[xquery-talk] Re: The State of Native XML databases

Michael Rys mrys at microsoft.com
Tue Aug 21 17:48:29 PDT 2007

Dear Ilya

The current update language as being discussed at the W3C has what it called snapshot semantics.

So if I say something like

for $id in /a/b[c<<d]/@id
do replace value of $id with "foo"

then $id will be bound at one point in time.

Now it depends on your implementation's transaction management system to provide you with the transaction semantics. If your system provides a "serializable" isolation level, then the transaction will acquire read locks on /a/b/c, /a/b/d and write locks on /a/b/@id (for which the predicate holds) when the snapshot gets computed.

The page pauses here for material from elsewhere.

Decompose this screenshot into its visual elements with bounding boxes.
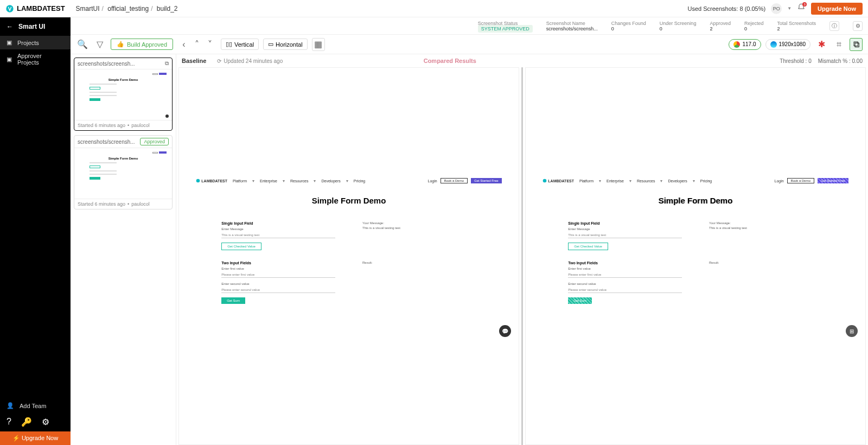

Since read locks are not compatible with write locks, you will not be able to reorder c and d until the locks are released....

That's nothing specific to XML. That is just general transaction management.


-----Original Message-----
From: Ilya Sterin [mailto:sterini at gmail.com]
Sent: Tuesday, August 21, 2007 2:11 PM
To: Michael Rys
Cc: Ronald Bourret; talk at xquery.com
Subject: Re: [xquery-talk] Re: The State of Native XML databases

> Ilya: I don't see what the problem with ordering is. Of course it needs to be preserved and there are implementation strategies to do that without impacting the otherwise unaffected neighbors...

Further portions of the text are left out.